Jira (PUP-10158) Filename with non-UTF8-encoding corrupts state.yaml

0 views
Skip to first unread message

Torsten Roloff (JIRA)

unread,
Dec 4, 2019, 6:21:04 AM12/4/19
to puppe...@googlegroups.com
Torsten Roloff created an issue
 
Puppet / Bug PUP-10158
Filename with non-UTF8-encoding corrupts state.yaml
Issue Type: Bug Bug
Affects Versions: PUP 6.10.1
Assignee: Unassigned
Attachments: test_from.zip
Components: Windows
Created: 2019/12/04 3:20 AM
Priority: Minor Minor
Reporter: Torsten Roloff

Puppet Version: Agent 5.5.14
Puppet Server Version: 6.7.2-1stretch
OS Name/Version: Windows 7 **

I'm not an encoding nor puppet expert, this description is what happens from my point of view:

I use a simple file resource to copy a directory test_from.zip to a windows client like this:

file { 'c:/test_to':
  ensure => directory,
  backup => false,
  force => true,
  purge => true,
  recurse => true,
  source => "c:/test_from",
  }

Unfortunately, the source contains some files with non-unicode characters in their filenames (ASCII-encoded?).

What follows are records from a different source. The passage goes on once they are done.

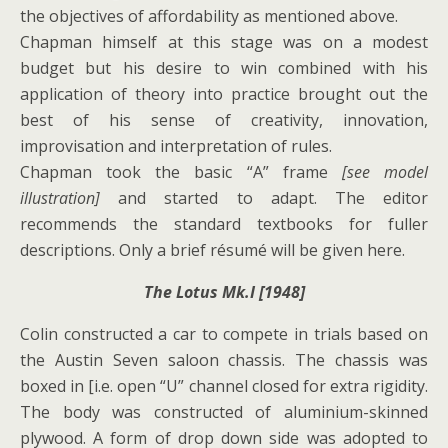
the objectives of affordability as mentioned above.
Chapman himself at this stage was on a modest
budget but his desire to win combined with his
application of theory into practice brought out the
best of his sense of creativity, innovation,
improvisation and interpretation of rules.
Chapman took the basic “A” frame
[see model
illustration]
and started to adapt. The editor
recommends the standard textbooks for fuller
descriptions. Only a brief résumé will be given here.
The Lotus Mk.I [1948]
Colin constructed a car to compete in trials based on
the Austin Seven saloon chassis. The chassis was
boxed in [i.e. open “U” channel closed for extra rigidity.
The body was constructed of aluminium-skinned
plywood. A form of drop down side was adopted to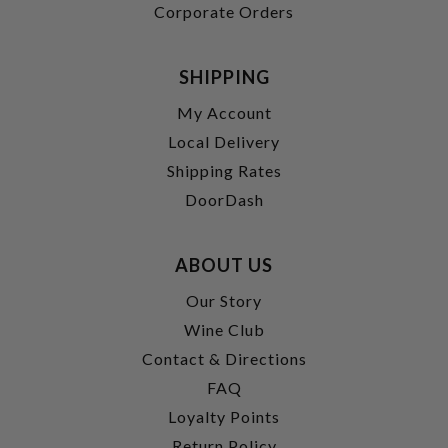
Corporate Orders
SHIPPING
My Account
Local Delivery
Shipping Rates
DoorDash
ABOUT US
Our Story
Wine Club
Contact & Directions
FAQ
Loyalty Points
Return Policy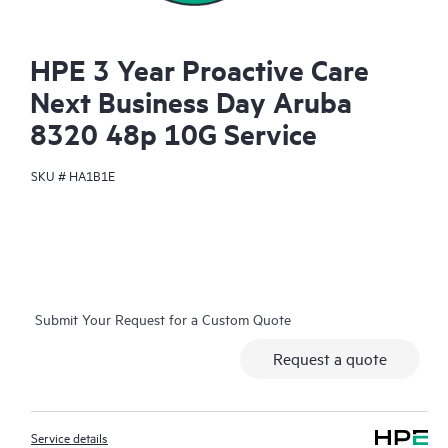
HPE 3 Year Proactive Care
Next Business Day Aruba
8320 48p 10G Service
SKU #
HA1B1E
Submit Your Request for a Custom Quote
Request a quote
Service details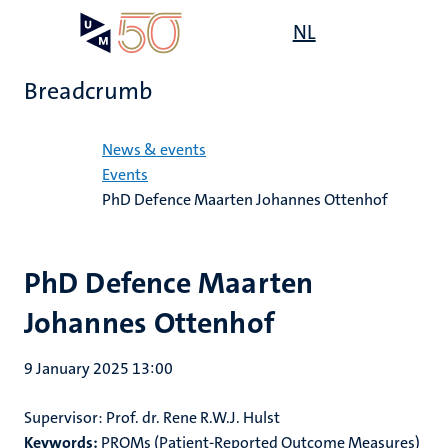
Skip
Open
NL
Search
My
to
UM
menu
on
main
the
Breadcrumb
content
websit
Home
News & events
Events
PhD Defence Maarten Johannes Ottenhof
PhD Defence Maarten
Johannes Ottenhof
9 January 2025 13:00
Supervisor: Prof. dr. Rene R.W.J. Hulst
Keywords:
PROMs (Patient-Reported Outcome Measures)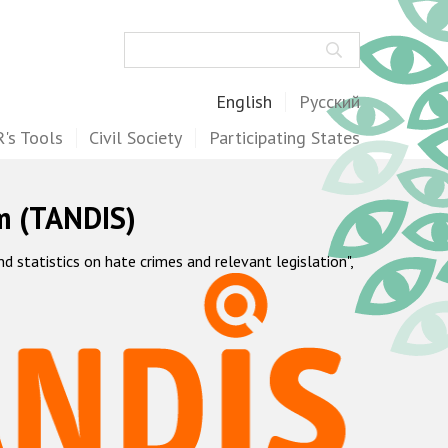
Search
English
Русский
's Tools
Civil Society
Participating States
m (TANDIS)
statistics on hate crimes and relevant legislation",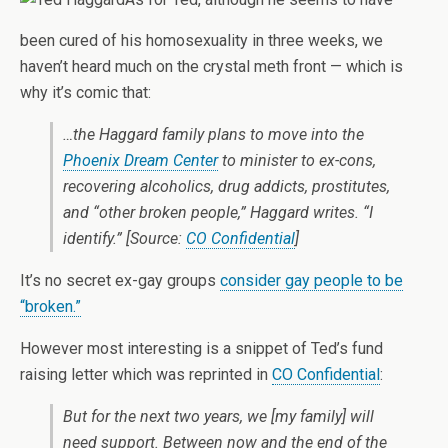
been cured of his homosexuality in three weeks, we
haven’t heard much on the crystal meth front — which is
why it’s comic that:
…the Haggard family plans to move into the
Phoenix Dream Center
to minister to ex-cons,
recovering alcoholics, drug addicts, prostitutes,
and “other broken people,” Haggard writes. “I
identify.” [Source:
CO Confidential
]
It’s no secret ex-gay groups
consider gay people to be
“broken.”
However most interesting is a snippet of Ted’s fund
raising letter which was reprinted in
CO Confidential
:
But for the next two years, we [my family] will
need support. Between now and the end of the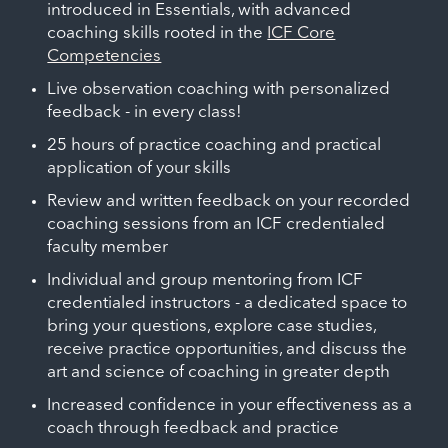
introduced in Essentials, with advanced
coaching skills rooted in the
ICF Core
Competencies
Live observation coaching with personalized
feedback - in every class!
25 hours of practice coaching and practical
application of your skills
Review and written feedback on your recorded
coaching sessions from an ICF credentialed
faculty member
Individual and group mentoring from ICF
credentialed instructors - a dedicated space to
bring your questions, explore case studies,
receive practice opportunities, and discuss the
art and science of coaching in greater depth
Increased confidence in your effectiveness as a
coach through feedback and practice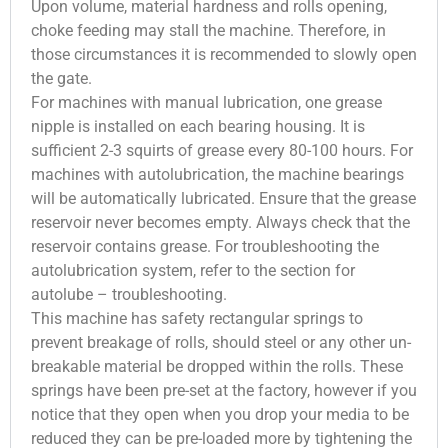
Upon volume, material hardness and rolls opening,
choke feeding may stall the machine. Therefore, in
those circumstances it is recommended to slowly open
the gate.
For machines with manual lubrication, one grease
nipple is installed on each bearing housing. It is
sufficient 2-3 squirts of grease every 80-100 hours. For
machines with autolubrication, the machine bearings
will be automatically lubricated. Ensure that the grease
reservoir never becomes empty. Always check that the
reservoir contains grease. For troubleshooting the
autolubrication system, refer to the section for
autolube – troubleshooting.
This machine has safety rectangular springs to
prevent breakage of rolls, should steel or any other un-
breakable material be dropped within the rolls. These
springs have been pre-set at the factory, however if you
notice that they open when you drop your media to be
reduced they can be pre-loaded more by tightening the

These filenames are written to state.yaml and transactionstore.yaml during the agent run.

During the next run, puppet tries to read the yaml files (in /opt/puppetlabs/puppet/lib/ruby/vendor_ruby/puppet/util/yaml.rb Puppet::Util::Yaml.safe_load_file) and gives an error as shown below. This may be because safe_load_file assumes the content of the state files to be utf-8 (Puppet::(FileSystem.read(filename, :encoding => 'bom|utf-8')).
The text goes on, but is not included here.